Margery Fish turned to gardening when she was in her mid-forties and went on to develop the whole concept of a cottage garden. She had a love of flowers coupled with a passion for nature and made an intensive research into the traditionally grown plants with which cottage gardens in Britain were once so densely planted.
In one of her books ‘Cottage Garden Flowers’ first published in 1961, she writes, ‘Nowhere in the world is there anything like the English cottage garden. In every village and hamlet in the land there are these little gardens, always gay and never garish, and so obviously loved. There are not so many now, alas, as those cottages of cob or brick, with their thatched roofs and tiny crooked windows, are disappearing to make way for council houses and modern bungalows, but the flowers remain, flowers that have come to be known as ‘cottage flowers’ because of their simple, steadfast qualities.’

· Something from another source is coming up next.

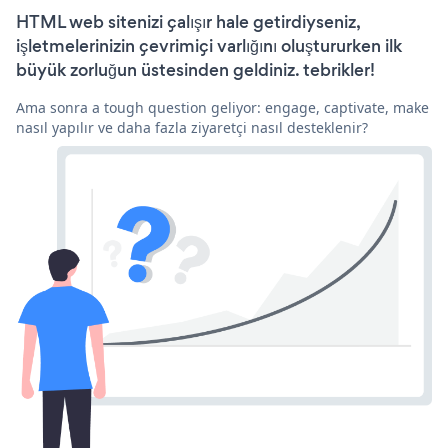
HTML web sitenizi çalışır hale getirdiyseniz,
işletmelerinizin çevrimiçi varlığını oluştururken ilk
büyük zorluğun üstesinden geldiniz. tebrikler!
Ama sonra a tough question geliyor: engage, captivate, make
nasıl yapılır ve daha fazla ziyaretçi nasıl desteklenir?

Margery Fish encouraged her readers to ‘cherish the simple flowers that brightened our cottage gardens for so many years.’ She created the now famous garden at East Lambrook Manor from 1938, which remains a monument to her. The abundant style of planting reflected her interest in plants and this coupled with her extensive knowledge of soils and situations as to which suited each plant, made her garden very popular in the 1950’s and 60’s.
After her death in 1969, the garden became neglected, but happily has been carefully restored since 1985 and now remains a living monument to a great lady, enjoying visitors from all over the world. The Elizabethan manor built of Ham stone, stands amongst a haven of horticultural interest with ambling paths and natural gullies with some structure given using pollarded willows and a curving avenue of domed Chamaecyparis.
Margery Fish was one of the most admired gardeners and garden writers of her day, after Vita Sackville-West. Her many articles and books inspired garden enthusiasts with her easy read knowledge and observation. A passion for nature and ability to mix plants effectively even in the smallest space and in differing environments, made her ideas relevant to all gardeners of her time and for future generations of gardeners.